A Napoli sarebbe dunque più utile una sensibilizzazione sociale, una rieducazione a non accettare passivamente che certe zone sono da evitare o che se nasci in quartieri come Scampia o Forcella sei destinato a diventare camorrista. Una rieducazione che non può prescindere da iniziative politiche. Iniziative che taluno individua nell’adozione di misure di promozione occupazionale e qualcun altro, come Roberto Saviano, nella necessità, ad esempio, di legalizzare le droghe leggere. “Legalizzare le droghe – ha affermato lo scrittore – è l’unica risposta allo strapotere dei clan che inquinano tutto e non permettono al Sud di crescere”. “È inutile- ha continuato Saviano – fingere di non sapere: si spara per l’egemonia sulle piazze di spaccio, le vecchie e le nuove. Bisogna togliere terreno alle mafie, affrontare finalmente i problemi e non girare la faccia dall’altra parte”.

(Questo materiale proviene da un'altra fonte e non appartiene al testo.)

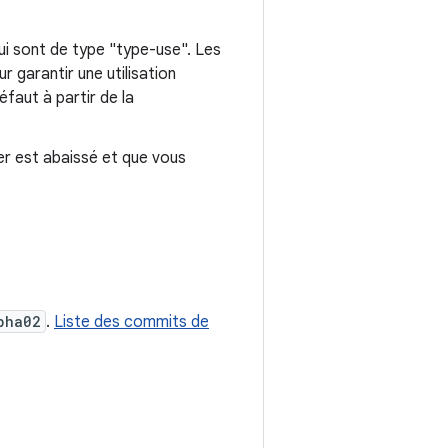
qui sont de type "type-use". Les
r garantir une utilisation
défaut à partir de la
er est abaissé et que vous
pha02
.
Liste des commits de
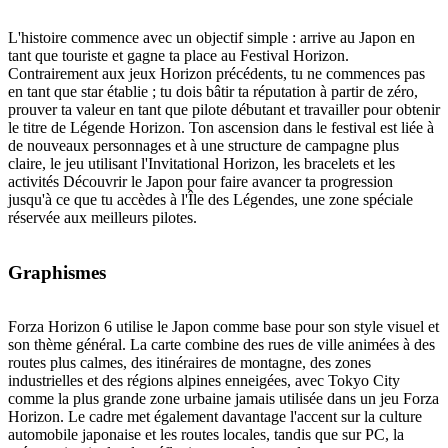
L'histoire commence avec un objectif simple : arrive au Japon en
tant que touriste et gagne ta place au Festival Horizon.
Contrairement aux jeux Horizon précédents, tu ne commences pas
en tant que star établie ; tu dois bâtir ta réputation à partir de zéro,
prouver ta valeur en tant que pilote débutant et travailler pour obtenir
le titre de Légende Horizon. Ton ascension dans le festival est liée à
de nouveaux personnages et à une structure de campagne plus
claire, le jeu utilisant l'Invitational Horizon, les bracelets et les
activités Découvrir le Japon pour faire avancer ta progression
jusqu'à ce que tu accèdes à l'Île des Légendes, une zone spéciale
réservée aux meilleurs pilotes.
Graphismes
Forza Horizon 6 utilise le Japon comme base pour son style visuel et
son thème général. La carte combine des rues de ville animées à des
routes plus calmes, des itinéraires de montagne, des zones
industrielles et des régions alpines enneigées, avec Tokyo City
comme la plus grande zone urbaine jamais utilisée dans un jeu Forza
Horizon. Le cadre met également davantage l'accent sur la culture
automobile japonaise et les routes locales, tandis que sur PC, la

Ancora diverse e più complete le soluzioni individuate da Arnaldo Capezzuto, il giornalista minacciato dalla camorra per le sue inchieste sul quartiere Forcella. “Bisogna- ha recentemente scritto in un suo articolo – starci accanto a questa città, viverla, soccorrerla usando fermezza e non pietà”. “Penso – scrive ancora Capezzuto – all’obbligo scolastico, al sottrarre i minori dalle famiglie con pregiudicati, al mettere in campo politiche di inclusione sociale, all’elaborare progetti di sostegno sul medio e lungo periodo, alla bonifica dei quartieri e delle periferie, all’asciugare la disparità delle tante città dentro la città, al contrastare la povertà con iniziative forti. Restituire dignità e futuro”.

Probabilmente la giusta terapia per una Napoli più sicura è una combinazione di tutte queste soluzioni. Un maggior impegno sincronico di operatori culturali, assistenti sociali, insegnanti, preti, forze dell’ordine e organi di informazione. Una rivoluzione culturale che forse tarderà ad avviarsi finché i mass media si occuperanno di Napoli solo quando ci sono i morti e fino a quando la televisione continuerà a trasmettere serie televisive come la nuovissima “Milionari”, che, con il pretesto o il falso convincimento di raccontare la camorra per farla conoscere, rischia spesso l’effetto opposto di mitizzarla ulteriormente.